The shipped end-to-end examples in [`examples/`](https://github.com/PrimeIntellect-ai/prime-rl/tree/main/examples) are the canonical, kept-up-to-date references — the rest of the repo's TOMLs (under `configs/`) are CI- and debug-internal and may drift. Each example directory has its own README with the full launch story.

**Basic** (1–8 GPUs):

* [**Reverse Text**](https://github.com/PrimeIntellect-ai/prime-rl/tree/main/examples/reverse_text) — `Qwen3-0.6B` reversing a chunk of text. Tiny single-turn SFT + RL; runs on a single consumer GPU in minutes.
* [**Wordle**](https://github.com/PrimeIntellect-ai/prime-rl/tree/main/examples/wordle) — `Qwen3-1.7B` playing Wordle. Multi-turn SFT + RL; 2–4 H100s.
* [**Alphabet Sort**](https://github.com/PrimeIntellect-ai/prime-rl/tree/main/examples/alphabet_sort) — `Qwen3-4B-Instruct-2507` sorting names alphabetically. Multi-turn LoRA RL without SFT warmup; one H100.
* [**Wiki Search**](https://github.com/PrimeIntellect-ai/prime-rl/tree/main/examples/wiki_search) — `Qwen3-4B-Instruct-2507` answering trivia by web-searching Wikipedia. Multi-turn with tool use.
* [**Hendrycks Sanity**](https://github.com/PrimeIntellect-ai/prime-rl/tree/main/examples/hendrycks_sanity) — `DeepSeek-R1-Distill-Qwen-1.5B` on a filtered MATH subset.

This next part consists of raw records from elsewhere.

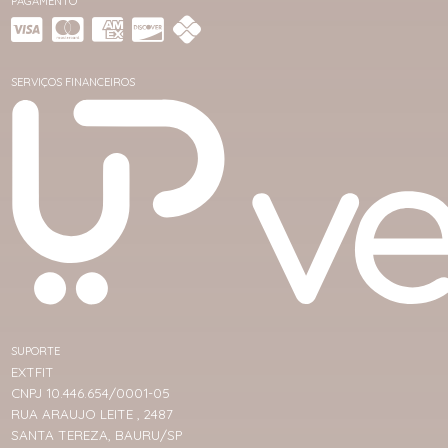
PAGAMENTO
SERVIÇOS FINANCEIROS
SUPORTE
EXTFIT
CNPJ 10.446.654/0001-05
RUA ARAUJO LEITE , 2487
SANTA TEREZA, BAURU/SP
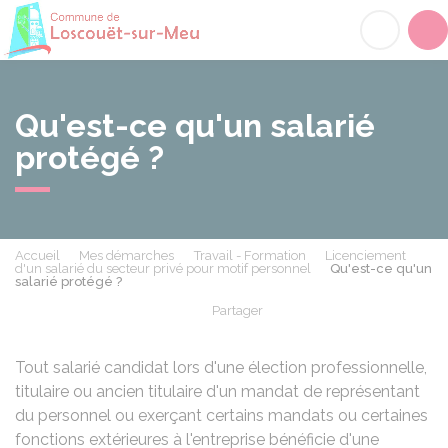
Loscouët-sur-Meu
Acc
Qu'est-ce qu'un salarié
protégé ?
Accueil
Mes démarches
Travail - Formation
Licenciement
d'un salarié du secteur privé pour motif personnel
Qu'est-ce qu'un
salarié protégé ?
Partager
Partager sur Facebook
Partager sur X - Twit
Partager sur
Par
Tout salarié candidat lors d'une élection professionnelle,
titulaire ou ancien titulaire d'un mandat de représentant
du personnel ou exerçant certains mandats ou certaines
fonctions extérieures à l'entreprise bénéficie d'une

Useful for algorithm ablations.

**Advanced** (32–2048 GPUs, SLURM):

* [**Qwen 3 30B – A3B Math**](https://github.com/PrimeIntellect-ai/prime-rl/tree/main/examples/qwen30b_math) — `Qwen3-30B-A3B` on hard math.
* [**Qwen 3 30B – A3B SWE**](https://github.com/PrimeIntellect-ai/prime-rl/tree/main/examples/qwen30b_swe) — `Qwen3-30B-A3B` on hard SWE.
* [**INTELLECT-3.1**](https://github.com/PrimeIntellect-ai/prime-rl/tree/main/examples/Intellect-3.1) — reproduces our INTELLECT-3.1 training run.
* [**MiniMax-M2.5 SWE**](https://github.com/PrimeIntellect-ai/prime-rl/tree/main/examples/minimax_m2.5_swe) — `MiniMax-M2.5` on agentic SWE.
* [**High-throughput GLM-5**](https://github.com/PrimeIntellect-ai/prime-rl/tree/main/examples/glm5_pd_disag) — `GLM-5` with P/D disaggregation and FP8 inference.

### Worked Example: Compose, Override, Dry-Run

Start from a shipped base config, override two fields on the CLI, and dry-run:

```bash theme={null}
uv run rl @ examples/reverse_text/rl.toml \
  --wandb.name my-experiment \
  --trainer.optim.lr 5e-6 \
  --output-dir /tmp/reverse-dry \
  --dry-run
```

Then inspect the resolved config:

```bash theme={null}
ls /tmp/reverse-dry/configs/
# rl.toml  trainer.toml  orchestrator.toml  inference.toml
```

Each per-process TOML reflects the final, validated configuration that the actual run would consume — exactly what each process sees when started standalone (`uv run trainer @ /tmp/reverse-dry/configs/trainer.toml`, etc.). This is the easiest way to bisect a misbehaving config: dry-run a known-good base, dry-run your overlay, diff the two.